● **Your task**
In the records below, find the line that contains "で入れず入れたとしても席がないらしいです。" and the line that contains "Hier findet ihr"; write out exactly those two lines and everything between them, without the pictures.

● **Exercise materials**
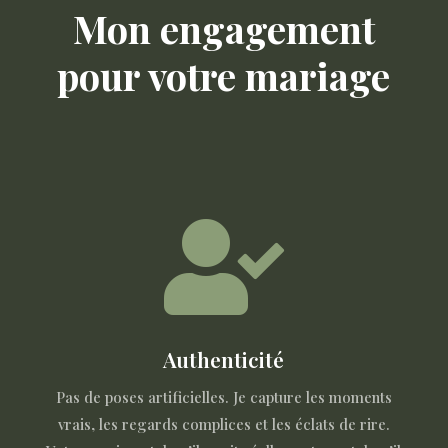
Mon engagement
pour votre mariage

Authenticité
Pas de poses artificielles. Je capture les moments
vrais, les regards complices et les éclats de rire.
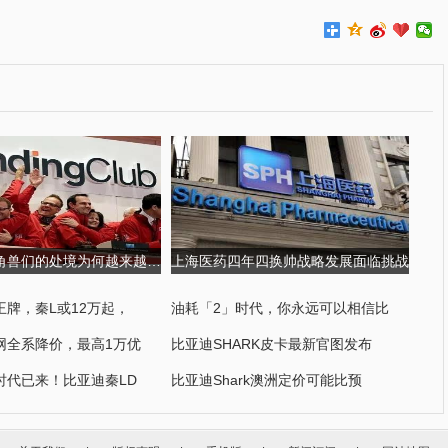
金融科技独角兽们的处境为何越来越尴尬?
上海医药四年四换帅战略发展面临挑战
王牌，秦L或12万起，
油耗「2」时代，你永远可以相信比
网全系降价，最高1万优
比亚迪SHARK皮卡最新官图发布
时代已来！比亚迪秦LD
比亚迪Shark澳洲定价可能比预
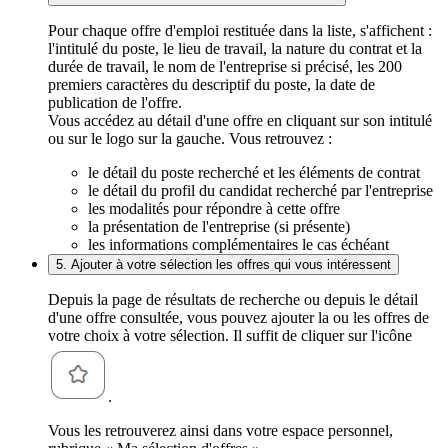
Pour chaque offre d'emploi restituée dans la liste, s'affichent :
l'intitulé du poste, le lieu de travail, la nature du contrat et la
durée de travail, le nom de l'entreprise si précisé, les 200
premiers caractères du descriptif du poste, la date de
publication de l'offre.
Vous accédez au détail d'une offre en cliquant sur son intitulé
ou sur le logo sur la gauche. Vous retrouvez :
le détail du poste recherché et les éléments de contrat
le détail du profil du candidat recherché par l'entreprise
les modalités pour répondre à cette offre
la présentation de l'entreprise (si présente)
les informations complémentaires le cas échéant
5. Ajouter à votre sélection les offres qui vous intéressent
Depuis la page de résultats de recherche ou depuis le détail
d'une offre consultée, vous pouvez ajouter la ou les offres de
votre choix à votre sélection. Il suffit de cliquer sur l'icône
.
Vous les retrouverez ainsi dans votre espace personnel,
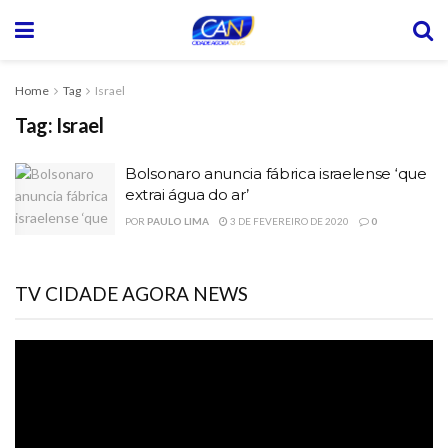
Home
Tag
Israel
Tag:
Israel
Bolsonaro anuncia fábrica israelense ‘que
extrai água do ar’
POR
PAULO LIMA
3 DE FEVEREIRO DE 2020
0
TV CIDADE AGORA NEWS
Tocador
de
vídeo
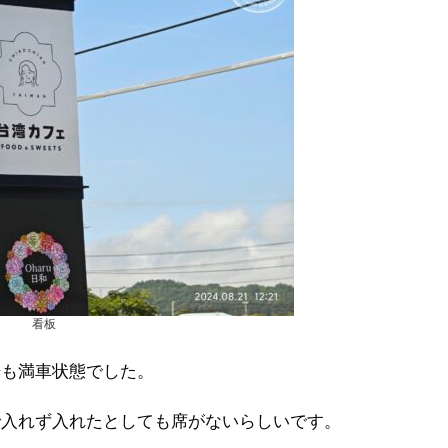
看板
場も満車状態でした。
で入れず入れたとしても席がないらしいです。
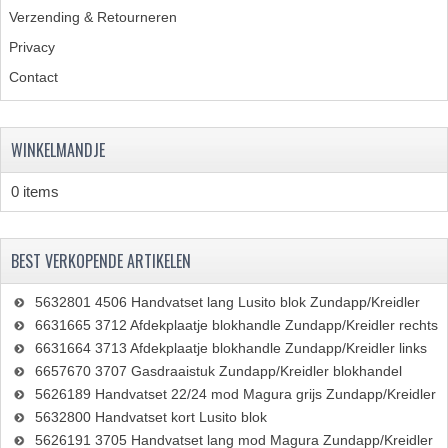
Verzending & Retourneren
Privacy
Contact
WINKELMANDJE
0 items
BEST VERKOPENDE ARTIKELEN
5632801 4506 Handvatset lang Lusito blok Zundapp/Kreidler
6631665 3712 Afdekplaatje blokhandle Zundapp/Kreidler rechts
6631664 3713 Afdekplaatje blokhandle Zundapp/Kreidler links
6657670 3707 Gasdraaistuk Zundapp/Kreidler blokhandel
5626189 Handvatset 22/24 mod Magura grijs Zundapp/Kreidler
5632800 Handvatset kort Lusito blok
5626191 3705 Handvatset lang mod Magura Zundapp/Kreidler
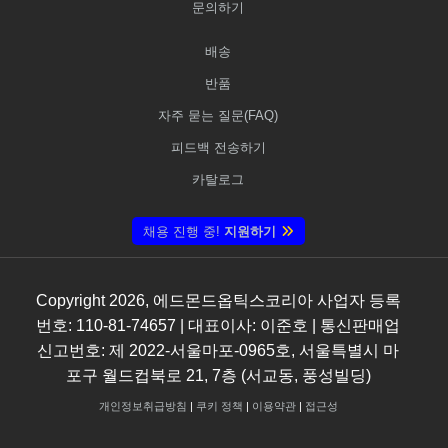
문의하기
배송
반품
자주 묻는 질문(FAQ)
피드백 전송하기
카탈로그
채용 진행 중!
지원하기
Copyright
2026
, 에드몬드옵틱스코리아 사업자 등록
번호: 110-81-74657 | 대표이사: 이준호 | 통신판매업
신고번호: 제 2022-서울마포-0965호, 서울특별시 마
포구 월드컵북로 21, 7층 (서교동, 풍성빌딩)
개인정보취급방침
|
쿠키 정책
|
이용약관
|
접근성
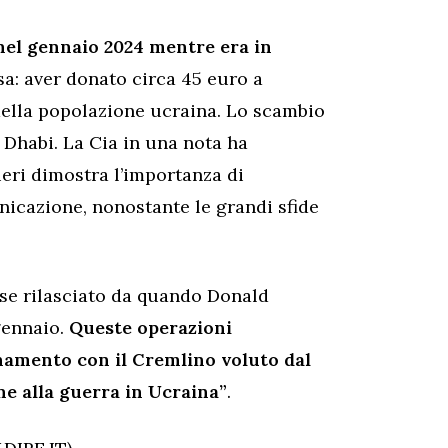
 nel gennaio 2024 mentre era in
sa: aver donato circa 45 euro a
della popolazione ucraina. Lo scambio
 Dhabi. La Cia in una nota ha
eri dimostra l’importanza di
nicazione, nonostante le grandi sfide
nse rilasciato da quando Donald
gennaio.
Queste operazioni
namento con il Cremlino voluto dal
ne alla guerra in Ucraina”
.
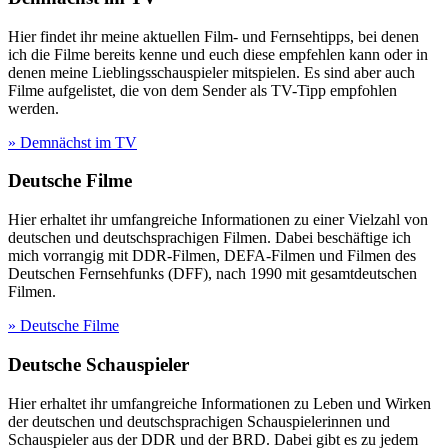
Hier findet ihr meine aktuellen Film- und Fernsehtipps, bei denen
ich die Filme bereits kenne und euch diese empfehlen kann oder in
denen meine Lieblingsschauspieler mitspielen. Es sind aber auch
Filme aufgelistet, die von dem Sender als TV-Tipp empfohlen
werden.
» Demnächst im TV
Deutsche Filme
Hier erhaltet ihr umfangreiche Informationen zu einer Vielzahl von
deutschen und deutschsprachigen Filmen. Dabei beschäftige ich
mich vorrangig mit DDR-Filmen, DEFA-Filmen und Filmen des
Deutschen Fernsehfunks (DFF), nach 1990 mit gesamtdeutschen
Filmen.
» Deutsche Filme
Deutsche Schauspieler
Hier erhaltet ihr umfangreiche Informationen zu Leben und Wirken
der deutschen und deutschsprachigen Schauspielerinnen und
Schauspieler aus der DDR und der BRD. Dabei gibt es zu jedem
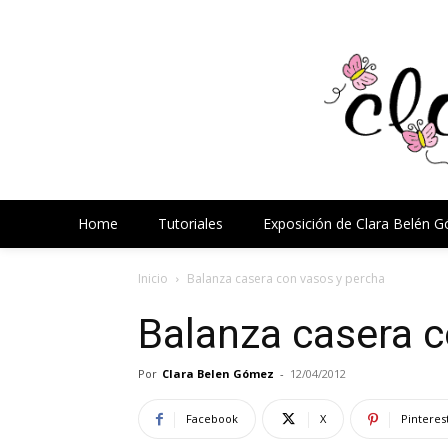
Home
Tutoriales
Exposición de Clara Belén 
Inicio
Balanza casera con vasos y percha
Balanza casera c
Por
Clara Belen Gómez
-
12/04/2012
Facebook
X
Pinteres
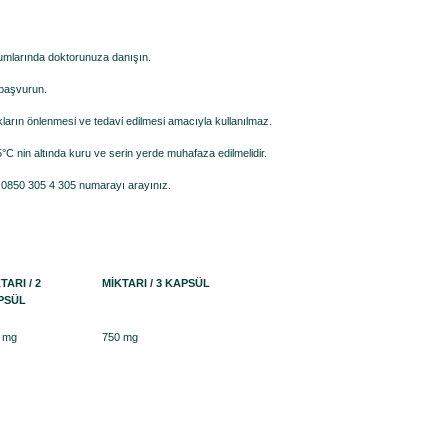
urumlarında doktorunuza danışın.
 başvurun.
ların önlenmesi ve tedavi edilmesi amacıyla kullanılmaz.
C nin altında kuru ve serin yerde muhafaza edilmelidir.
in 0850 305 4 305 numarayı arayınız.
TARI / 2
MİKTARI / 3 KAPSÜL
PSÜL
 mg
750 mg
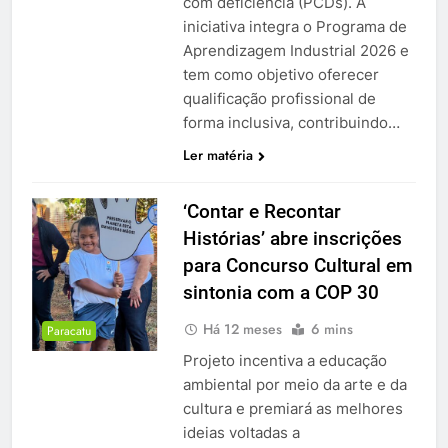
com deficiência (PCDs). A
iniciativa integra o Programa de
Aprendizagem Industrial 2026 e
tem como objetivo oferecer
qualificação profissional de
forma inclusiva, contribuindo…
Ler matéria
‘Contar e Recontar
Histórias’ abre inscrições
para Concurso Cultural em
sintonia com a COP 30
Há 12 meses
6 mins
Paracatu
Projeto incentiva a educação
ambiental por meio da arte e da
cultura e premiará as melhores
ideias voltadas a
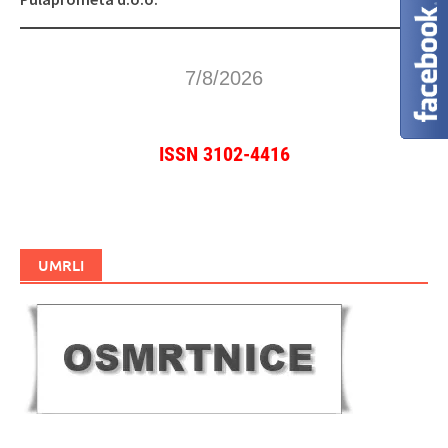
7/8/2026
ISSN 3102-4416
UMRLI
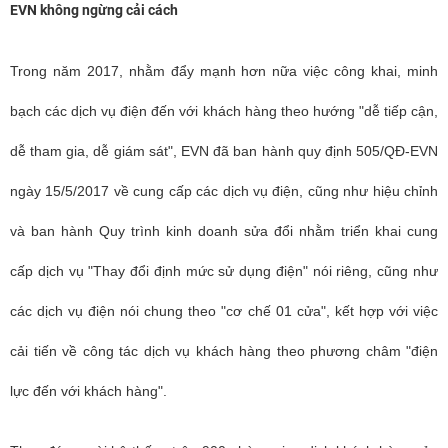
EVN không ngừng cải cách
Trong năm 2017, nhằm đẩy mạnh hơn nữa việc công khai, minh
bạch các dịch vụ điện đến với khách hàng theo hướng "dễ tiếp cận,
dễ tham gia, dễ giám sát", EVN đã ban hành quy định 505/QĐ-EVN
ngày 15/5/2017 về cung cấp các dịch vụ điện, cũng như hiệu chỉnh
và ban hành Quy trình kinh doanh sửa đổi nhằm triển khai cung
cấp dịch vụ "Thay đổi định mức sử dụng điện" nói riêng, cũng như
các dịch vụ điện nói chung theo "cơ chế 01 cửa", kết hợp với việc
cải tiến về công tác dịch vụ khách hàng theo phương châm "điện
lực đến với khách hàng".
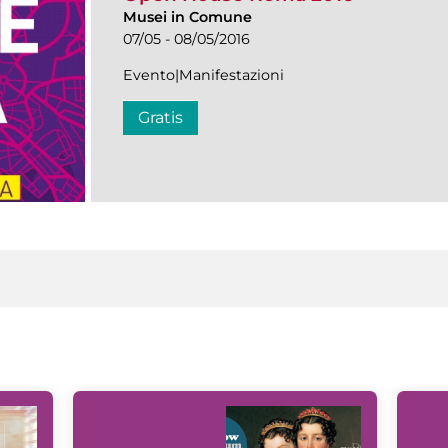
Musei in Comune
07/05 - 08/05/2016
Evento|Manifestazioni
Gratis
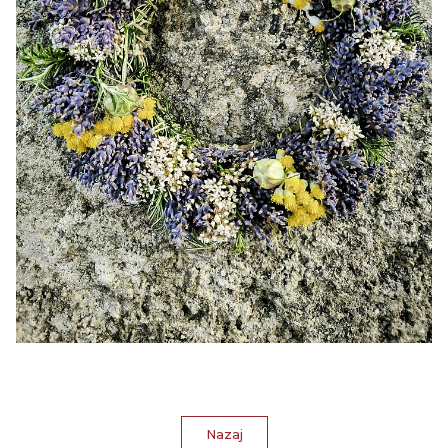
Nazaj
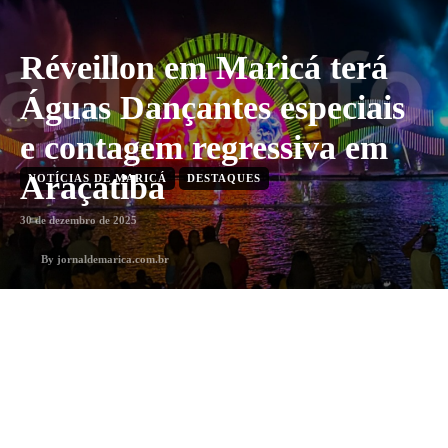
Réveillon em Maricá terá
Águas Dançantes especiais
e contagem regressiva em
Araçatiba
NOTÍCIAS DE MARICÁ
DESTAQUES
30 de dezembro de 2025
By
jornaldemarica.com.br
1
min. leitura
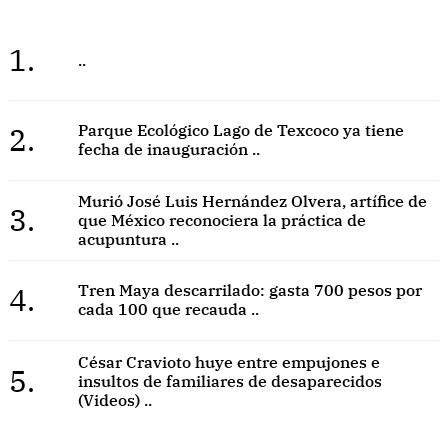
1.
..
2.
Parque Ecológico Lago de Texcoco ya tiene
fecha de inauguración ..
Murió José Luis Hernández Olvera, artífice de
3.
que México reconociera la práctica de
acupuntura ..
4.
Tren Maya descarrilado: gasta 700 pesos por
cada 100 que recauda ..
César Cravioto huye entre empujones e
5.
insultos de familiares de desaparecidos
(Videos) ..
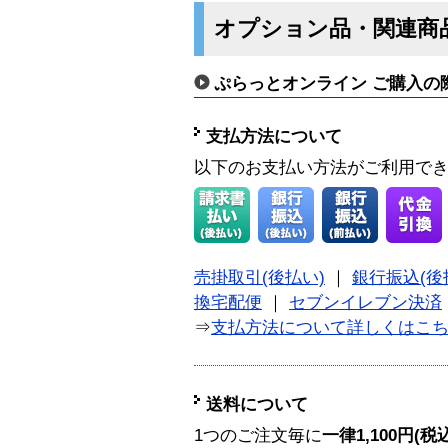
オプション品・関連商
ぷらっとオンライン ご購入の
支払方法について
以下のお支払い方法がご利用で
売掛取引(後払い)
｜
銀行振込(後
換宅配便
｜
セブンイレブン決済
⇒
支払方法について詳しくはこ
送料について
1つのご注文毎に
一律1,100円(税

● **Exercise answer**
で入れず入れたとしても席がないらしいです。
Verzending & Retourneren
Privacy
Contact
WINKELMANDJE
0 items
BEST VERKOPENDE ARTIKELEN
5632801 4506 Handvatset lang Lusito blok Zundapp/Kreidler
6631665 3712 Afdekplaatje blokhandle Zundapp/Kreidler rechts
6631664 3713 Afdekplaatje blokhandle Zundapp/Kreidler links
6657670 3707 Gasdraaistuk Zundapp/Kreidler blokhandel
5626189 Handvatset 22/24 mod Magura grijs Zundapp/Kreidler
5632800 Handvatset kort Lusito blok
5626191 3705 Handvatset lang mod Magura Zundapp/Kreidler
문의하기
배송
반품
자주 묻는 질문(FAQ)
피드백 전송하기
카탈로그
채용 진행 중!
지원하기
Copyright
2026
, 에드몬드옵틱스코리아 사업자 등록
번호: 110-81-74657 | 대표이사: 이준호 | 통신판매업
신고번호: 제 2022-서울마포-0965호, 서울특별시 마
포구 월드컵북로 21, 7층 (서교동, 풍성빌딩)
개인정보취급방침
|
쿠키 정책
|
이용약관
|
접근성
 nel gennaio 2024 mentre era in
sa: aver donato circa 45 euro a
della popolazione ucraina. Lo scambio
 Dhabi. La Cia in una nota ha
eri dimostra l’importanza di
nicazione, nonostante le grandi sfide
nse rilasciato da quando Donald
gennaio.
Queste operazioni
namento con il Cremlino voluto dal
ne alla guerra in Ucraina”
.
Hier findet ihr meine aktuellen Film- und Fernsehtipps, bei denen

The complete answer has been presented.